*** Supplied material Section Begins ***

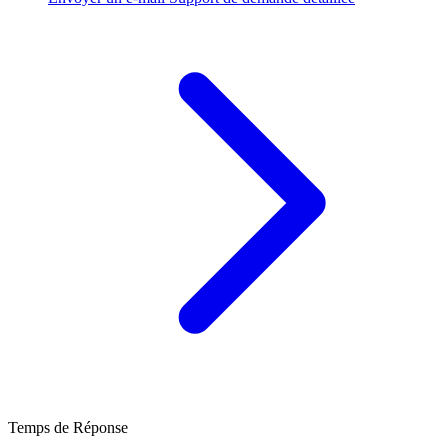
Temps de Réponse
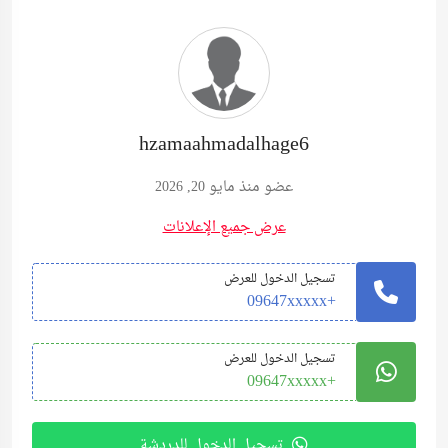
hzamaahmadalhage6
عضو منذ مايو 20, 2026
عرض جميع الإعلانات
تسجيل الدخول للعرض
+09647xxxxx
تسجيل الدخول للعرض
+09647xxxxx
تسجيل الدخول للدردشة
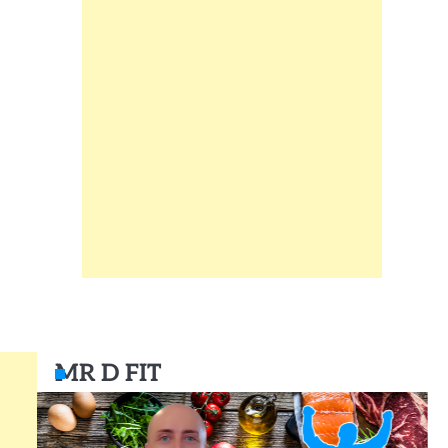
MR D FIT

*** Supplied material Section Ends ***

Return all records exactly as they stand above, except for pictures.

Exercise solution ▸
Temps de Réponse
hzamaahmadalhage6
عضو منذ مايو 20, 2026
عرض جميع الإعلانات
تسجيل الدخول للعرض
+09647xxxxx
تسجيل الدخول للعرض
+09647xxxxx
تسجيل الدخول للدردشة
MR D FIT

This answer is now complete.